Several articles have already applied deep learning methods to MRI for diagnosing PD, such as for the creation of diagnostic biomarkers for PD [34], automatic segmentation of the SN on NM-MRI [35,36,37], and interpretation of nigrosome 1 on susceptibility map-weighted imaging [38]. However, to the best of our knowledge, no previous studies have applied deep learning-based denoising methods to NM-MRI. Our study demonstrated the utility of using dDLR for NM-MRI to reduce examination times without degrading image quality. Acquisition times for NEX5 and NEX1 are 15 min 58 s and 3 min 12 s, respectively; so, using NEX1 + dDLR instead of NEX5 would achieve a time reduction of around 12 min. This is quite advantageous, particularly for evaluating patients with PD who have tremors or involuntary movements. Furthermore, there is a possibility that denoising by dDLR can be beneficial for diagnosis by visual assessment. Considering that there have not been established criteria for visual diagnosis of PD by NM-MRI, further studies are required in the future.
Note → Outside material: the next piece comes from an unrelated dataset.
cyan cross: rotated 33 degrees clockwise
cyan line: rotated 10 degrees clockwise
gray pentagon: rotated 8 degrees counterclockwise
Several limitations to this study should be considered. First, the number of participants was relatively small. Second, diagnostic performance using NEX5 images was not evaluated. This was because the scan time for NEX5 (15 min 58 s) was too long and uncomfortable for patients with PD, who suffer from tremors or involuntary movements with tolerate. Although we did not compare diagnostic performance between NEX1 + dDLR and NEX5, NEX1 + dDLR showed sufficiently high AUCs (0.87 for CR_SN, 0.75 for CR_LC). Third, age- and sex-matched healthy volunteers were not enrolled, because we recruited relatively young volunteers who could stay still during the scan of about 16 min. Diagnostic performance in this study was therefore evaluated between patients with PD and age- and sex-matched non-PD patients. Fourth, we used 2D NM-MRI in this study and we did not perform voxel-wise analysis as in previous papers [13]. Further investigations should be performed to assess the usefulness of dDLR in the application to 3D NM-MRI. Fifth, various 2D and 3D image sequences including turbo spin echo and GRE have been used for NM-MRI other than the 2D-GRE sequence we used. A future comprehensive study of NM-MRI using these sequences for healthy volunteers and patients with PD is required to determine the most appropriate NM-MRI. Lastly, our study used a vendor-supplied DLR algorithm to assess its clinical feasibility at only one institution. A multicenter study with various MRI scanners is therefore required.

In conclusion, 1-NEX NM-MRI with dDLR provided comparable image quality to 5-NEX NM-MRI, which represented the reference standard in this study. Our study demonstrated the potential of dDLR to reduce scan time of NM-MRI without degrading image quality. The diagnostic performance of 1-NEX NM-MRI using contrast ratio of the SN and that of LC was sufficiently good enough that dDLR did not further improve diagnostic accuracy in this study. However, the results of diagnosis by visual assessment suggest advantages of dDLR. Further tuning of dDLR would be expected not only to reduce scan time of NM-MRI without degrading image quality, but to provide clinical merits in diagnosing PD.